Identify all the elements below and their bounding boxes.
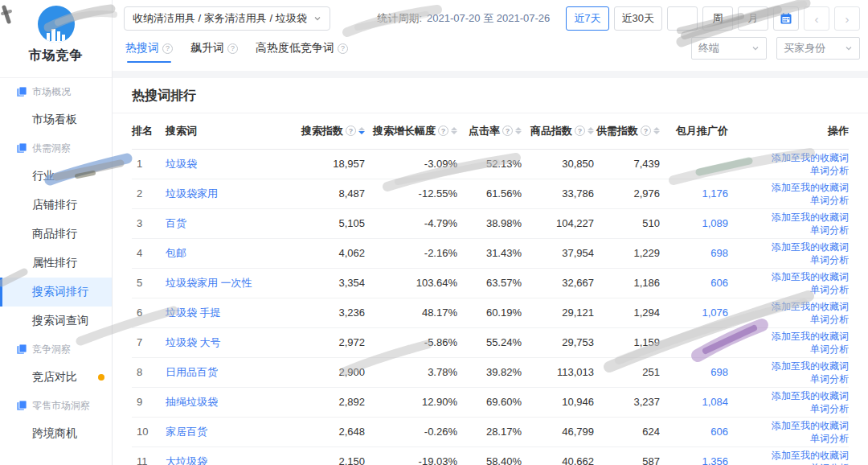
sidebar-item-keyword-query[interactable]: 搜索词查询 — [0, 307, 112, 335]
word-analysis-link[interactable]: 单词分析 — [810, 195, 849, 206]
col-search-growth[interactable]: 搜索增长幅度? — [365, 113, 457, 149]
monthly-price-link[interactable]: 698 — [710, 366, 728, 378]
help-icon[interactable]: ? — [575, 126, 585, 136]
word-analysis-link[interactable]: 单词分析 — [810, 463, 849, 465]
add-favorite-link[interactable]: 添加至我的收藏词 — [772, 420, 849, 431]
help-icon[interactable]: ? — [438, 126, 448, 136]
word-analysis-link[interactable]: 单词分析 — [810, 373, 849, 385]
sort-control[interactable] — [451, 127, 457, 134]
add-favorite-link[interactable]: 添加至我的收藏词 — [772, 212, 849, 223]
range-30days-button[interactable]: 近30天 — [614, 6, 662, 31]
keyword-link[interactable]: 家居百货 — [166, 426, 207, 438]
table-row: 9 抽绳垃圾袋 2,892 12.90% 69.60% 10,946 3,237… — [132, 387, 849, 417]
sidebar-item-keyword-ranking[interactable]: 搜索词排行 — [0, 278, 112, 307]
range-day-button[interactable] — [667, 6, 698, 31]
add-favorite-link[interactable]: 添加至我的收藏词 — [772, 182, 849, 193]
sidebar-item-crossborder[interactable]: 跨境商机 — [0, 419, 112, 448]
add-favorite-link[interactable]: 添加至我的收藏词 — [772, 271, 849, 282]
add-favorite-link[interactable]: 添加至我的收藏词 — [772, 360, 849, 372]
keyword-link[interactable]: 百货 — [166, 217, 186, 229]
terminal-filter-select[interactable]: 终端 — [691, 37, 767, 60]
col-supply-demand[interactable]: 供需指数? — [594, 113, 660, 149]
add-favorite-link[interactable]: 添加至我的收藏词 — [772, 152, 849, 163]
add-favorite-link[interactable]: 添加至我的收藏词 — [772, 450, 849, 461]
word-analysis-link[interactable]: 单词分析 — [810, 284, 849, 295]
prev-period-button[interactable]: ‹ — [804, 6, 829, 31]
rank: 5 — [132, 268, 166, 298]
sort-control[interactable] — [653, 127, 660, 134]
keyword-link[interactable]: 垃圾袋家用 — [166, 187, 218, 200]
help-icon[interactable]: ? — [227, 43, 238, 54]
help-icon[interactable]: ? — [338, 43, 348, 54]
word-analysis-link[interactable]: 单词分析 — [810, 344, 849, 355]
add-favorite-link[interactable]: 添加至我的收藏词 — [772, 331, 849, 342]
sort-control[interactable] — [588, 127, 594, 134]
sidebar-item-attribute-ranking[interactable]: 属性排行 — [0, 249, 112, 278]
actions-cell: 添加至我的收藏词单词分析 — [728, 446, 849, 465]
keyword-link[interactable]: 垃圾袋 手提 — [166, 307, 221, 319]
range-week-button[interactable]: 周 — [702, 6, 733, 31]
keyword-cell: 大垃圾袋 — [166, 446, 293, 465]
monthly-price-link[interactable]: 1,356 — [702, 455, 728, 465]
word-analysis-link[interactable]: 单词分析 — [810, 254, 849, 265]
category-selector[interactable]: 收纳清洁用具 / 家务清洁用具 / 垃圾袋 — [124, 6, 330, 31]
sidebar-item-product-ranking[interactable]: 商品排行 — [0, 220, 112, 249]
keyword-link[interactable]: 垃圾袋 — [166, 158, 197, 170]
calendar-button[interactable] — [773, 6, 799, 31]
ctr: 55.24% — [457, 327, 522, 357]
monthly-price-link[interactable]: 698 — [710, 247, 728, 259]
col-ctr[interactable]: 点击率? — [457, 113, 522, 149]
help-icon[interactable]: ? — [502, 126, 513, 136]
word-analysis-link[interactable]: 单词分析 — [810, 165, 849, 176]
keyword-link[interactable]: 垃圾袋家用 一次性 — [166, 277, 252, 289]
keyword-link[interactable]: 大垃圾袋 — [166, 455, 207, 465]
help-icon[interactable]: ? — [162, 43, 173, 54]
sidebar-item-market-board[interactable]: 市场看板 — [0, 105, 112, 134]
tab-hot-keywords[interactable]: 热搜词 ? — [125, 37, 173, 64]
word-analysis-link[interactable]: 单词分析 — [810, 314, 849, 325]
help-icon[interactable]: ? — [346, 126, 356, 136]
next-period-button[interactable]: › — [834, 6, 860, 31]
sidebar-item-industry[interactable]: 行业 — [0, 162, 112, 191]
col-search-index[interactable]: 搜索指数? — [293, 113, 365, 149]
range-7days-button[interactable]: 近7天 — [566, 6, 608, 31]
keyword-link[interactable]: 包邮 — [166, 247, 186, 259]
help-icon[interactable]: ? — [641, 126, 651, 136]
chevron-down-icon — [313, 14, 321, 23]
monthly-price-link[interactable]: 1,076 — [702, 307, 728, 319]
keyword-link[interactable]: 垃圾袋 大号 — [166, 336, 221, 348]
keyword-link[interactable]: 日用品百货 — [166, 366, 218, 378]
monthly-price-link[interactable]: 1,084 — [702, 396, 728, 408]
monthly-price-link[interactable]: 606 — [710, 277, 728, 289]
buyer-identity-filter-select[interactable]: 买家身份 — [776, 37, 860, 60]
keyword-link[interactable]: 抽绳垃圾袋 — [166, 396, 218, 408]
growth: -0.26% — [365, 417, 457, 446]
sort-control[interactable] — [358, 127, 365, 134]
growth: -3.09% — [365, 149, 457, 179]
hot-keyword-ranking-card: 热搜词排行 排名 搜索词 搜索指数? 搜索增长幅度? 点击率? 商品指数? 供需… — [113, 78, 868, 465]
monthly-price-link[interactable]: 1,089 — [702, 217, 728, 229]
monthly-price-cell: 698 — [660, 238, 728, 268]
col-product-index[interactable]: 商品指数? — [522, 113, 594, 149]
range-month-button[interactable]: 月 — [738, 6, 768, 31]
col-keyword: 搜索词 — [166, 113, 293, 149]
word-analysis-link[interactable]: 单词分析 — [810, 433, 849, 444]
search-index: 8,487 — [293, 179, 365, 208]
tab-high-heat-low-competition[interactable]: 高热度低竞争词 ? — [256, 37, 348, 64]
sort-control[interactable] — [515, 127, 522, 134]
monthly-price-link[interactable]: 606 — [710, 426, 728, 438]
ctr: 58.40% — [457, 446, 522, 465]
word-analysis-link[interactable]: 单词分析 — [810, 224, 849, 236]
word-analysis-link[interactable]: 单词分析 — [810, 403, 849, 414]
sidebar-item-competitor-compare[interactable]: 竞店对比 — [0, 363, 112, 392]
growth: -19.03% — [365, 446, 457, 465]
actions-cell: 添加至我的收藏词单词分析 — [728, 208, 849, 238]
actions-cell: 添加至我的收藏词单词分析 — [728, 298, 849, 327]
add-favorite-link[interactable]: 添加至我的收藏词 — [772, 390, 849, 401]
add-favorite-link[interactable]: 添加至我的收藏词 — [772, 241, 849, 253]
add-favorite-link[interactable]: 添加至我的收藏词 — [772, 301, 849, 312]
monthly-price-link[interactable]: 1,176 — [702, 187, 728, 200]
sidebar: 市场竞争 市场概况 市场看板 供需洞察 行业 店铺排行 商品排行 属性排行 搜索… — [0, 0, 113, 465]
sidebar-item-shop-ranking[interactable]: 店铺排行 — [0, 191, 112, 220]
tab-rising-keywords[interactable]: 飙升词 ? — [190, 37, 238, 64]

★ ★ ★

Task details »
Could you please find every line of the listing above holding the string "ranking" and copy it?

Exercise solution »
sidebar-item-keyword-ranking[interactable]: 搜索词排行 — [0, 278, 112, 307]
sidebar-item-attribute-ranking[interactable]: 属性排行 — [0, 249, 112, 278]
sidebar-item-product-ranking[interactable]: 商品排行 — [0, 220, 112, 249]
hot-keyword-ranking-card: 热搜词排行 排名 搜索词 搜索指数? 搜索增长幅度? 点击率? 商品指数? 供需… — [113, 78, 868, 465]
sidebar-item-shop-ranking[interactable]: 店铺排行 — [0, 191, 112, 220]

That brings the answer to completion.